◆ **Given records**
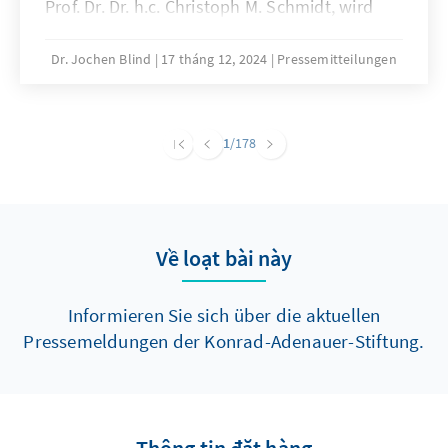
Prof. Dr. Dr. h.c. Christoph M. Schmidt, wird
bereits zum fünften Mal eine herausragende
Persönlichkeit die Arbeit der Stiftung für ein
Dr. Jochen Blind
17 tháng 12, 2024
Pressemitteilungen
Jahr mit einem Blick von außen begleiten. Er
folgt damit auf den Soziologen Armin Nassehi
(2021), den Sicherheitsexperten Christoph
1
/178
Heusgen (2022), die Meeresbiologin Antje
Boetius (2023) und den Digital- und
Technologieexperten Lars Zimmermann
(2024).
Về loạt bài này
Informieren Sie sich über die aktuellen
Pressemeldungen der Konrad-Adenauer-Stiftung.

◆ **Brief**
Every line holding the string "Christoph" should be copied here, so please find those lines in the data.

◆ **Result below**
Prof. Dr. Dr. h.c. Christoph M. Schmidt, wird
(2021), den Sicherheitsexperten Christoph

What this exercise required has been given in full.